---------- DATA TO EXAMINE

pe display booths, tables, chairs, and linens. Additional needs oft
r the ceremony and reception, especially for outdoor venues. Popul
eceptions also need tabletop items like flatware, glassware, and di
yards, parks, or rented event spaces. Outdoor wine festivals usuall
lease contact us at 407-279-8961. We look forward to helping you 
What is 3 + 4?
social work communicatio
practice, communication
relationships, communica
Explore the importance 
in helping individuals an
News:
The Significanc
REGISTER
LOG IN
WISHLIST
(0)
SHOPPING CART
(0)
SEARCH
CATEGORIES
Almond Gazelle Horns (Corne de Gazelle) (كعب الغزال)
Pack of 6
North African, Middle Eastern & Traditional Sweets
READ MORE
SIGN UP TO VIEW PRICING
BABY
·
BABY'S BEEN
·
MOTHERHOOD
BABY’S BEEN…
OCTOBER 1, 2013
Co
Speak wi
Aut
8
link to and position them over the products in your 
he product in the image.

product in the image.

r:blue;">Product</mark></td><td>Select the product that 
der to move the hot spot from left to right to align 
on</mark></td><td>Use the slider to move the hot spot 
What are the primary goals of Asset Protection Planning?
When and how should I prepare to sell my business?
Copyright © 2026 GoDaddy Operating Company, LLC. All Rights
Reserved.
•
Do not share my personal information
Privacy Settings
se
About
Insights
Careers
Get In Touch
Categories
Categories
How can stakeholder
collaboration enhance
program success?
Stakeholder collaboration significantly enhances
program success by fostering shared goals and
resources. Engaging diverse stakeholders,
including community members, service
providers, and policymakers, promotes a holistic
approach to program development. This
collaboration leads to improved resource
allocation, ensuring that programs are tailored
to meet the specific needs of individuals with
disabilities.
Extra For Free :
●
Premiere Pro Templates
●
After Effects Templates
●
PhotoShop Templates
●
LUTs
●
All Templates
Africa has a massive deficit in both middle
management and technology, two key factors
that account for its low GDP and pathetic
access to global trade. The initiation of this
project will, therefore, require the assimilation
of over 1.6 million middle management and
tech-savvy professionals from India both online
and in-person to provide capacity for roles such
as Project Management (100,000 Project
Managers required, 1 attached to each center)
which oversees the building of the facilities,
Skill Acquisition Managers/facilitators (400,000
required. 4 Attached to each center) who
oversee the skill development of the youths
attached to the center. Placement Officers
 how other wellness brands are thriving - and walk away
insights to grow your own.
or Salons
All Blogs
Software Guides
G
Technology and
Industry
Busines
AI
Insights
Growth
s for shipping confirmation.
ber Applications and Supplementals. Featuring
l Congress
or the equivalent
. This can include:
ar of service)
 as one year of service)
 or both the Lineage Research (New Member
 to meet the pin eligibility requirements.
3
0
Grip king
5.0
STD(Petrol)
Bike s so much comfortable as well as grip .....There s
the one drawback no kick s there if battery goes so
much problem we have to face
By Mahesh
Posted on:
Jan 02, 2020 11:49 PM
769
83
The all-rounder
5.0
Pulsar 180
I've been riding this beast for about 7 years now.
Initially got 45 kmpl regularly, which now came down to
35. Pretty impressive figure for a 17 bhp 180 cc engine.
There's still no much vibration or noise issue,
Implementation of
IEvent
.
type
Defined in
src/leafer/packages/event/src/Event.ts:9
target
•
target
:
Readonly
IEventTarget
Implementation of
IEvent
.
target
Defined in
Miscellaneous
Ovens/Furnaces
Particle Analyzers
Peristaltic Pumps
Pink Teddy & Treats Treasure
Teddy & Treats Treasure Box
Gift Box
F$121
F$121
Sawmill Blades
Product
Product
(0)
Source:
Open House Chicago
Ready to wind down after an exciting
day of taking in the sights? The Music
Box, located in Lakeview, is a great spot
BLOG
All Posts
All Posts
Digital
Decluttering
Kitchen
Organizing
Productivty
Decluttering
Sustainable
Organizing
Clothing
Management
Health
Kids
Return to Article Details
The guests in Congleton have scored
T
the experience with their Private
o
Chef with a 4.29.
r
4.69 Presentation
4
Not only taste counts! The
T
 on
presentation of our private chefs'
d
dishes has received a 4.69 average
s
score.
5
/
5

--------------------

**YOUR ASSIGNMENT:**
Count how many lines of the entries contain the word "each", and respond with that count only.

**ANSWER TO THIS EXERCISE:**
2